Because I knew I was going to be out of town all week, I finished the sermon well before last Tuesday’s earthquake in Haiti. But at 5:00 on Sunday morning I was up having coffee, adding these paragraphs at the end:
This morning I’m thinking about the people of Haiti, the poorest country in the Western Hemisphere. For so long now it seems that the only abundance they have known is an abundance of trouble. After Tuesday’s earthquake a journalist said, “I was here during the 2008 hurricanes that left thousands dead and thousands and thousands homeless, and that felt like the Apocalypse. But that pales in comparison to this.” In the aftermath of this horrific tragedy the Rev. Pat Robertson has suggested that the Haitians are cursed because of a pact their ancestors supposedly made with the Devil two centuries ago. “Ever since,” he said, “they have been cursed by one thing after the other.” Although he didn’t go so far as to say that this earthquake was God’s wrath poured out on the people of Haiti what else could they infer? Robertson subscribes to a kind of Old Testament theology that makes every act an act of God, good or bad. If San Francisco fell into the ocean this afternoon, he would be on television tomorrow, telling us why. But I hope the people of Haiti will won’t look at things the way he does. I hope they can understand as we do that bad things happen to good people, sometimes to the best people we know, and for no apparent reason. When Jesus’ disciples asked him, “Who sinned, this man or his parents, that he was born blind?” Jesus said, “It wasn’t this man or his parents. It was so the works of God could be seen” (John 9:3).

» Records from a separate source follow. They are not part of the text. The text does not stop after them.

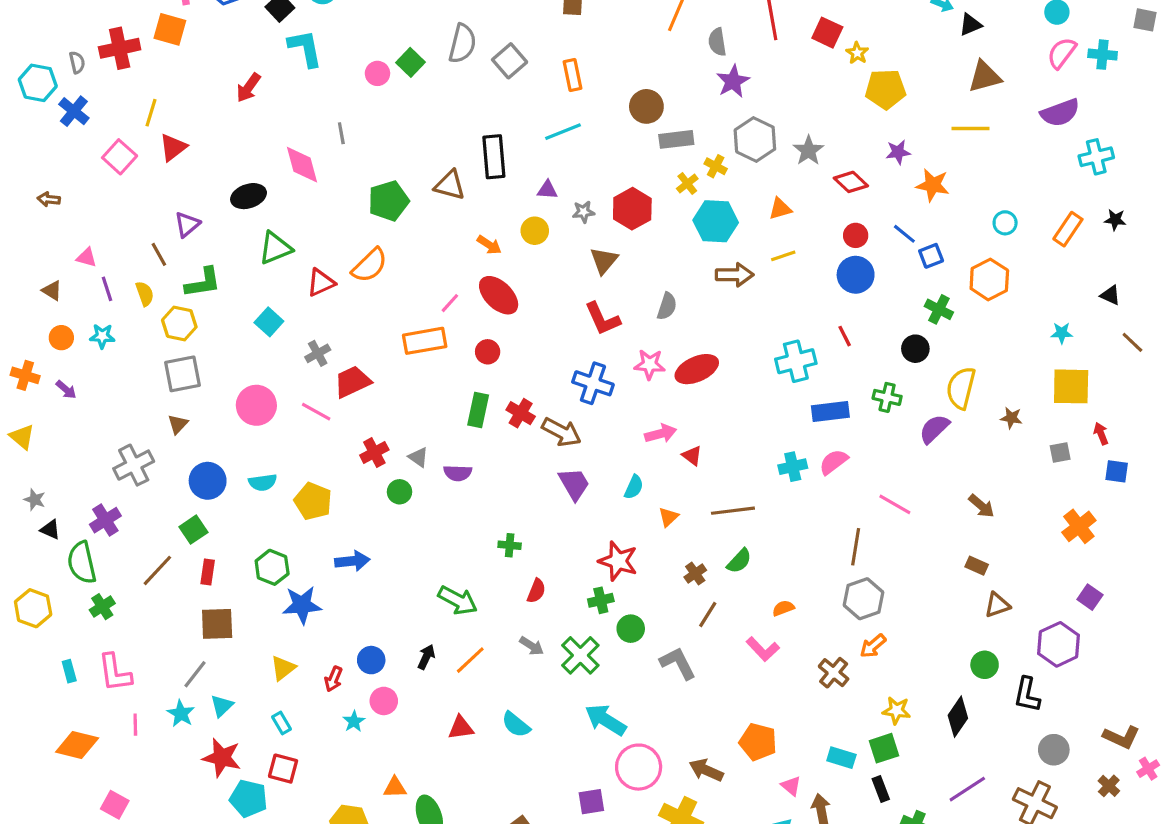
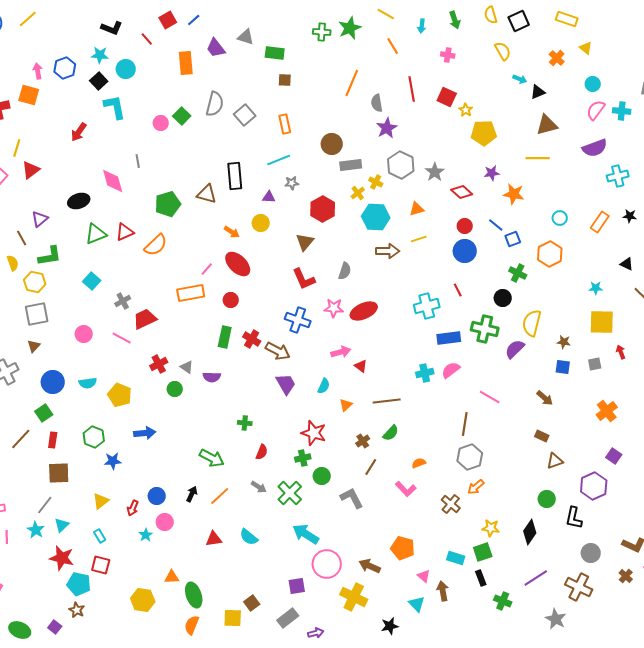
gray star: (584, 212) -> (292, 183), moved
red triangle: (321, 283) -> (125, 232), moved
green cross: (887, 397) -> (485, 329), size x1.5
pink circle: (256, 405) -> (84, 334), size x0.7
blue square: (1117, 471) -> (563, 367), moved
blue star: (302, 605) -> (113, 461), size x0.7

I hope that’s what happens in Haiti. I hope those people can understand that earthquakes happen not because God is angry, but because the living earth is still shifting and moving. I hope they will see this one for the natural disaster that it is, but see in our response to this disaster the “works of God.” As rescue workers come from this country and others, as relief flows into the ruined city of Port-au-Prince, as it comes with an abundance unlike anything the Haitians have ever witnessed may they see it as a sign—not a sign of God’s judgment, but of God’s grace. May they sense that the door between heaven and earth has been opened just a crack, and may they see light seeping in around the edges.